Saved data entries:

________________________________________

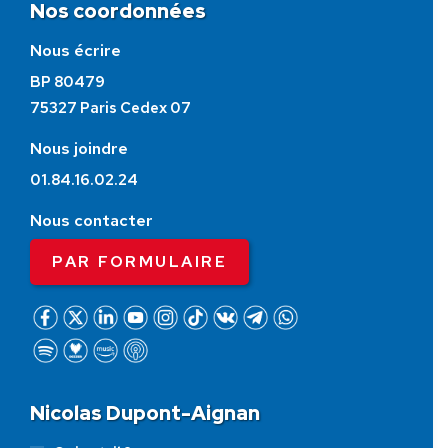
Nos coordonnées
Nous écrire
BP 80479
75327 Paris Cedex 07
Nous joindre
01.84.16.02.24
Nous contacter
PAR FORMULAIRE
Nicolas Dupont-Aignan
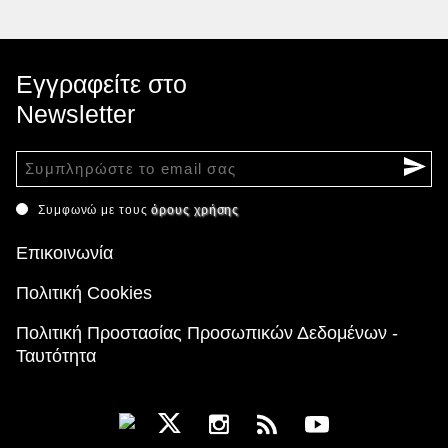
Εγγραφείτε στο
Newsletter
Συμφωνώ με τους
όρους χρήσης
Επικοινωνία
Πολιτική Cookies
Πολιτική Προστασίας Προσωπικών Δεδομένων -
Ταυτότητα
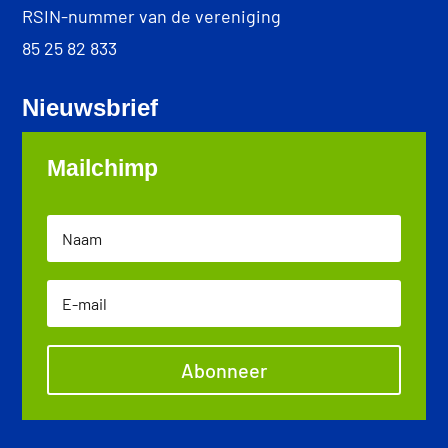
RSIN-nummer van de vereniging
85 25 82 833
Nieuwsbrief
Mailchimp
Abonneer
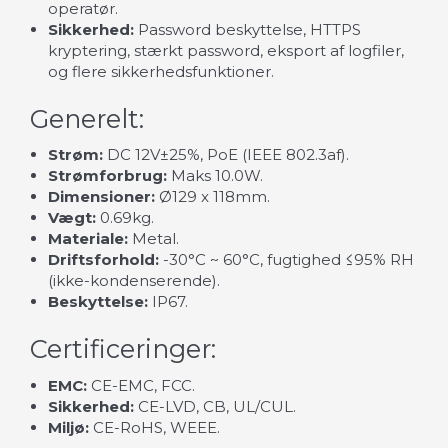
operatør.
Sikkerhed:
Password beskyttelse, HTTPS
kryptering, stærkt password, eksport af logfiler,
og flere sikkerhedsfunktioner.
Generelt:
Strøm:
DC 12V±25%, PoE (IEEE 802.3af).
Strømforbrug:
Maks 10.0W.
Dimensioner:
Ø129 x 118mm.
Vægt:
0.69kg.
Materiale:
Metal.
Driftsforhold:
-30°C ~ 60°C, fugtighed ≤95% RH
(ikke-kondenserende).
Beskyttelse:
IP67.
Certificeringer:
EMC:
CE-EMC, FCC.
Sikkerhed:
CE-LVD, CB, UL/CUL.
Miljø:
CE-RoHS, WEEE.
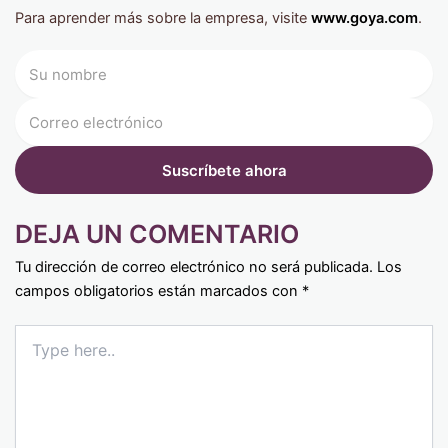
Para aprender más sobre la empresa, visite
www.goya.com
.
DEJA UN COMENTARIO
Tu dirección de correo electrónico no será publicada.
Los
campos obligatorios están marcados con
*
Type
here..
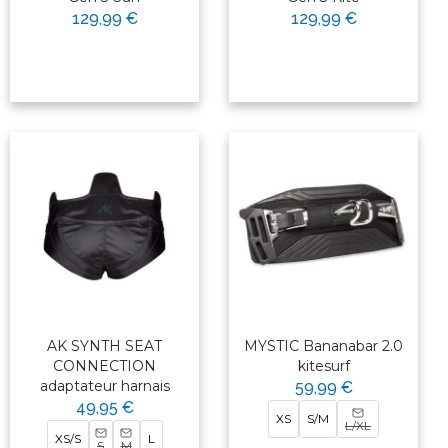
129,99 €
129,99 €
AK SYNTH SEAT
MYSTIC Bananabar 2.0
CONNECTION
kitesurf
adaptateur harnais
59,99 €
49,95 €
XS
S/M
L/XL
XS/S
L
S
M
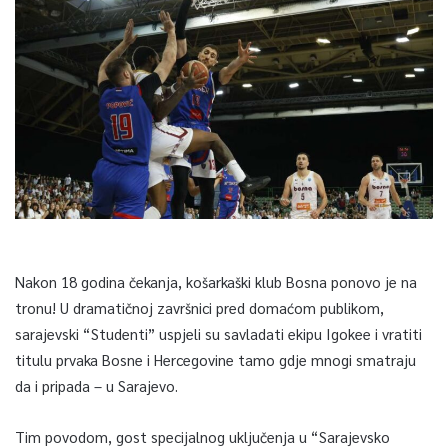
Nakon 18 godina čekanja, košarkaški klub Bosna ponovo je na
tronu! U dramatičnoj završnici pred domaćom publikom,
sarajevski “Studenti” uspjeli su savladati ekipu Igokee i vratiti
titulu prvaka Bosne i Hercegovine tamo gdje mnogi smatraju
da i pripada – u Sarajevo.
Tim povodom, gost specijalnog uključenja u “Sarajevsko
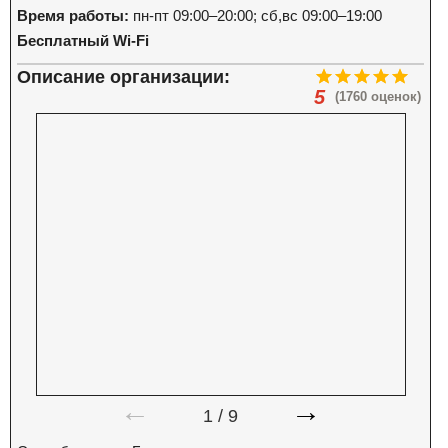
Время работы:
пн-пт 09:00–20:00; сб,вс 09:00–19:00
Бесплатный Wi-Fi
Описание организации:
5
(1760 оценок)
←
→
1
/
9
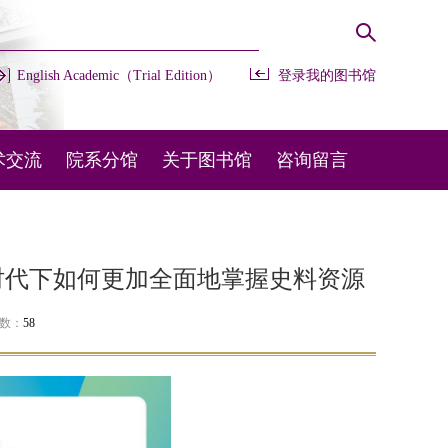
English Academic（Trial Edition）
登录我的图书馆
术交流
院系分馆
关于图书馆
咨询留言
办会议
开放时间
常用咨询
部交流
馆藏布局
在线留言
化时代下如何更加全面地掌握史料资源
外交流
规章制度
图宝在线
次数：
58
机构设置
联系我们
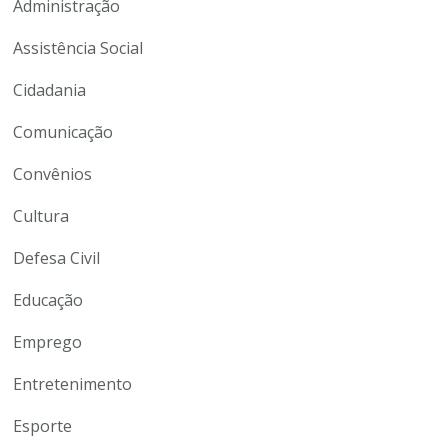
Administração
Assistência Social
Cidadania
Comunicação
Convênios
Cultura
Defesa Civil
Educação
Emprego
Entretenimento
Esporte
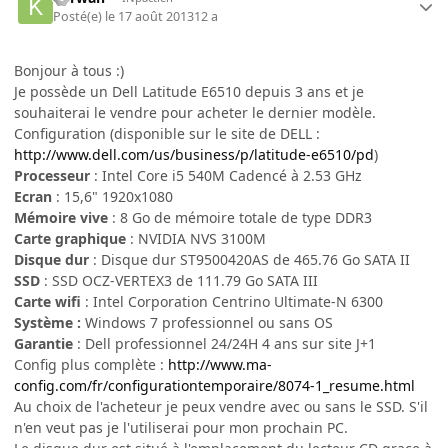
Posté(e)
le 17 août 2013
12 a
Bonjour à tous :)
Je possède un Dell Latitude E6510 depuis 3 ans et je
souhaiterai le vendre pour acheter le dernier modèle.
Configuration (disponible sur le site de DELL :
http://www.dell.com/us/business/p/latitude-e6510/pd
)
Processeur
: Intel Core i5 540M Cadencé à 2.53 GHz
Ecran
: 15,6" 1920x1080
Mémoire vive
: 8 Go de mémoire totale de type DDR3
Carte graphique
: NVIDIA NVS 3100M
Disque dur
: Disque dur ST9500420AS de 465.76 Go SATA II
SSD
: SSD OCZ-VERTEX3 de 111.79 Go SATA III
Carte wifi
: Intel Corporation Centrino Ultimate-N 6300
Système :
Windows 7 professionnel ou sans OS
Garantie
: Dell professionnel 24/24H 4 ans sur site J+1
Config plus complète :
http://www.ma-
config.com/fr/configurationtemporaire/8074-1_resume.html
Au choix de l'acheteur je peux vendre avec ou sans le SSD. S'il
n'en veut pas je l'utiliserai pour mon prochain PC.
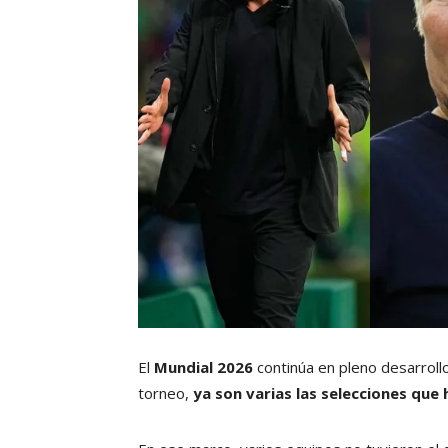
El
Mundial 2026
continúa en pleno desarrollo
torneo,
ya son varias las selecciones que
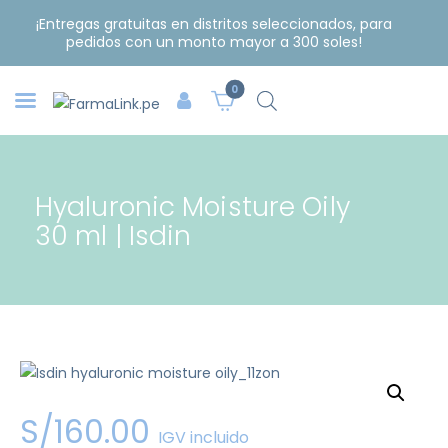
¡Entregas gratuitas en distritos seleccionados, para
pedidos con un monto mayor a 300 soles!
0
Hyaluronic Moisture Oily
30 ml | Isdin
S/
160
.
00
IGV incluido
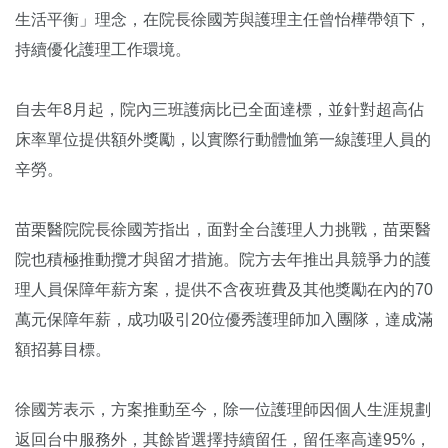
生活平衡」理念，在院長徐國芳與護理主任曾怡樺帶領下，
持續優化護理工作環境。
自去年8月起，院內三班護病比已全面達標，並針對超高佔
床率單位提供額外獎勵，以實際行動體恤第一線護理人員的
辛勞。
苗栗醫院院長徐國芳指出，面對全台護理人力挑戰，苗栗醫
院也積極推動攬才與留才措施。院方去年推出具競爭力的護
理人員保障年薪方案，提供不含夜班費及其他獎勵在內的70
萬元保障年薪，成功吸引20位優秀護理師加入團隊，達成滿
額招募目標。
徐國芳表示，方案推動至今，除一位護理師因個人生涯規劃
返回台中服務外，其餘皆選擇持續留任，留任率高達95%，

________________________________________

• [Task goal]:
Exact reproduction of the entries above is what's needed; images stay out.

• [Solution to this problem]:
Nos coordonnées
Nous écrire
BP 80479
75327 Paris Cedex 07
Nous joindre
01.84.16.02.24
Nous contacter
PAR FORMULAIRE
Nicolas Dupont-Aignan
Εγγραφείτε στο
Newsletter
Συμφωνώ με τους
όρους χρήσης
Επικοινωνία
Πολιτική Cookies
Πολιτική Προστασίας Προσωπικών Δεδομένων -
Ταυτότητα
RSIN-nummer van de vereniging
85 25 82 833
Nieuwsbrief
Mailchimp
Abonneer
operatør.
Sikkerhed:
Password beskyttelse, HTTPS
kryptering, stærkt password, eksport af logfiler,
og flere sikkerhedsfunktioner.
Generelt:
Strøm:
DC 12V±25%, PoE (IEEE 802.3af).
Strømforbrug:
Maks 10.0W.
Dimensioner:
Ø129 x 118mm.
Vægt:
0.69kg.
Materiale:
Metal.
Driftsforhold:
-30°C ~ 60°C, fugtighed ≤95% RH
(ikke-kondenserende).
Beskyttelse:
IP67.
Certificeringer:
EMC:
CE-EMC, FCC.
Sikkerhed:
CE-LVD, CB, UL/CUL.
Miljø:
CE-RoHS, WEEE.
Para aprender más sobre la empresa, visite
www.goya.com
.
DEJA UN COMENTARIO
Tu dirección de correo electrónico no será publicada.
Los
campos obligatorios están marcados con
*
Type
here..
129,99 €
129,99 €
AK SYNTH SEAT
MYSTIC Bananabar 2.0
CONNECTION
kitesurf
adaptateur harnais
59,99 €
49,95 €
XS
S/M
L/XL
XS/S
L
S
M
Nakon 18 godina čekanja, košarkaški klub Bosna ponovo je na
tronu! U dramatičnoj završnici pred domaćom publikom,
sarajevski “Studenti” uspjeli su savladati ekipu Igokee i vratiti
titulu prvaka Bosne i Hercegovine tamo gdje mnogi smatraju
da i pripada – u Sarajevo.
Tim povodom, gost specijalnog uključenja u “Sarajevsko
Время работы:
пн-пт 09:00–20:00; сб,вс 09:00–19:00
Бесплатный Wi-Fi
Описание организации:
5
(1760 оценок)
←
→
1
/
9
English Academic（Trial Edition）
登录我的图书馆
术交流
院系分馆
关于图书馆
咨询留言
办会议
开放时间
常用咨询
部交流
馆藏布局
在线留言
化时代下如何更加全面地掌握史料资源
外交流
规章制度
图宝在线
次数：
58
机构设置
联系我们
Administração
Assistência Social
Cidadania
Comunicação
Convênios
Cultura
Defesa Civil
Educação
Emprego
Entretenimento
Esporte
Posté(e)
le 17 août 2013
12 a
Bonjour à tous :)
Je possède un Dell Latitude E6510 depuis 3 ans et je
souhaiterai le vendre pour acheter le dernier modèle.
Configuration (disponible sur le site de DELL :
http://www.dell.com/us/business/p/latitude-e6510/pd
)
Processeur
: Intel Core i5 540M Cadencé à 2.53 GHz
Ecran
: 15,6" 1920x1080
Mémoire vive
: 8 Go de mémoire totale de type DDR3
Carte graphique
: NVIDIA NVS 3100M
Disque dur
: Disque dur ST9500420AS de 465.76 Go SATA II
SSD
: SSD OCZ-VERTEX3 de 111.79 Go SATA III
Carte wifi
: Intel Corporation Centrino Ultimate-N 6300
Système :
Windows 7 professionnel ou sans OS
Garantie
: Dell professionnel 24/24H 4 ans sur site J+1
Config plus complète :
http://www.ma-
config.com/fr/configurationtemporaire/8074-1_resume.html
Au choix de l'acheteur je peux vendre avec ou sans le SSD. S'il
n'en veut pas je l'utiliserai pour mon prochain PC.
El
Mundial 2026
continúa en pleno desarrollo
torneo,
ya son varias las selecciones que
¡Entregas gratuitas en distritos seleccionados, para
pedidos con un monto mayor a 300 soles!
0
Hyaluronic Moisture Oily
30 ml | Isdin
S/
160
.
00
IGV incluido
生活平衡」理念，在院長徐國芳與護理主任曾怡樺帶領下，
持續優化護理工作環境。
自去年8月起，院內三班護病比已全面達標，並針對超高佔
床率單位提供額外獎勵，以實際行動體恤第一線護理人員的
辛勞。
苗栗醫院院長徐國芳指出，面對全台護理人力挑戰，苗栗醫
院也積極推動攬才與留才措施。院方去年推出具競爭力的護
理人員保障年薪方案，提供不含夜班費及其他獎勵在內的70
萬元保障年薪，成功吸引20位優秀護理師加入團隊，達成滿
額招募目標。
徐國芳表示，方案推動至今，除一位護理師因個人生涯規劃
返回台中服務外，其餘皆選擇持續留任，留任率高達95%，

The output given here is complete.